Sketches of Spain... And other eye-opening offerings from the East Bay's Mill Valley Film Festival

Judging from what’s onscreen in the documentary Bad Attitude: The Art of Spain Rodriguez, the late artist—birth name: Manuel Rodriguez—likely could never get his most provocative graphic arts work published or exhibited today in a mainstream platform.

By most accounts a combination of working class/leftist/hippie/comic book thrill peddler and serious graphic artist, Buffalo–native Rodriguez in his heyday created material that would be considered flamingly non-PC by 2021 standards: sexist, homophobic, borderline racist, ultra-violent and resolutely anti-authoritarian. In short, everything a teenage rebel might have been attracted to in the late 1960s, when Rodriguez’s drawings first appeared in such publications as Zap Comix and the East Village Other.

The times were different then, as carefully explained by a blue-ribbon jury of artists and cultural commentators. Chief among those is former separatist-feminist journalist Susan Stern, who met Rodriguez while on assignment for an article on “underground” comics and eventually lived with him for 33 years. And, coincidentally, wrote and directed this biodoc. “Spain believed in the nobility of struggle,” Stern says. “He was always trying to provoke me and everybody else. As far as I know, Spain was born bad.” 

Legendary comic artist R. Crumb recalls that when he and Rodriguez started out, “Comics were held in utter contempt by the educated upper class”—a fact that evidently spurred former outlaw biker and art-school student Rodriguez to épater les bourgeois. Says Maus author, Art Spiegelman, “The avant-garde was not following the commercial rules” with its lurid sex and violence. “He [Rodriguez] always punched up,” declares writer Ishmael Reed. According to performer/columnist Susie Bright: “Spain is a trickster and a classic satirical artist.” Cartoonist Ed Piskor credits Rodriguez with “opening the doors to today’s graphic novels” with his classically trained drawings.

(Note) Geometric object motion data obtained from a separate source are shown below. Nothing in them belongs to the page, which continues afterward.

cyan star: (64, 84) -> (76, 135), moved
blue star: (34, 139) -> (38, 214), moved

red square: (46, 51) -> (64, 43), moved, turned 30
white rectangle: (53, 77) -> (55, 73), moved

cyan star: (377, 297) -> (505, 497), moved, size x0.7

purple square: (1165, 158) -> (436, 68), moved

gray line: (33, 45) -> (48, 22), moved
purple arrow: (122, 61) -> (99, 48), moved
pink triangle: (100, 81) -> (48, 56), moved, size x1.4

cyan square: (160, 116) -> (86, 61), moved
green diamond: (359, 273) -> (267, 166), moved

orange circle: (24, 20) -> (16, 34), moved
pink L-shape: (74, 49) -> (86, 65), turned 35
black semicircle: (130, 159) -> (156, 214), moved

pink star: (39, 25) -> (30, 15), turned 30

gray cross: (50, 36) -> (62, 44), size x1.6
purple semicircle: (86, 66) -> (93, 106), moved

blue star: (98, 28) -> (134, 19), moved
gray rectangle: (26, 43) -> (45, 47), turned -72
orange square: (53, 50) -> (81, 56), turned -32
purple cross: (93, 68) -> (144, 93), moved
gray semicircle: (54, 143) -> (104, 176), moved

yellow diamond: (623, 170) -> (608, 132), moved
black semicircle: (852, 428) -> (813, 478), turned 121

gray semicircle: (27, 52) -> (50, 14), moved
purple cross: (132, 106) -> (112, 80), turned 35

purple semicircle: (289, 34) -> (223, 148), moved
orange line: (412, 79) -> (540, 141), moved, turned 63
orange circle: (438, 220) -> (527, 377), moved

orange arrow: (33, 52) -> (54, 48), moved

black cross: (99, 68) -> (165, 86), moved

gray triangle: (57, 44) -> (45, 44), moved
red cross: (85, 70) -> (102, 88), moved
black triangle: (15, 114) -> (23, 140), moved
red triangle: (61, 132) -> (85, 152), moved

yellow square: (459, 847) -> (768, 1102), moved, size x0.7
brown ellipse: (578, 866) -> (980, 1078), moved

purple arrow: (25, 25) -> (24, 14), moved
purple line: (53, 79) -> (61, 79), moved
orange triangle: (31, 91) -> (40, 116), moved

To some women, however, including Andi Zeisler of Bitch Media, Rodriguez’s Zap stuff was “creeped-out and unsettling.” Even intimates like Stern apparently had their doubts: “Did I make this film to defend Spain, or to defend myself?” The most eloquent explanations, however, come from the artist himself, in video footage as a white-haired ex-desperado.

In his later years Rodriguez lived in San Francisco’s Mission district, where he painted street murals and collaborated with Galeria de la Raza/Estudio 16 on the art of progressive political struggle. In his portfolio are numerous ultra-detailed urban landscapes of the Mission, complete with crowd-pleasing illustrations of low-rider customized cars. “I find the pageant of human history utterly fascinating,” he said. As we watch Rodriguez on camera casually tagging a garage wall on Mission Street, it occurs to us that he’s no Banksy. Spain’s art came from his own complicated life, with no apologies to tender sensibilities. To many, his point of view is irresistible. Sighs filmmaker Stern, onscreen: “I wanted to live in the world that he drew.”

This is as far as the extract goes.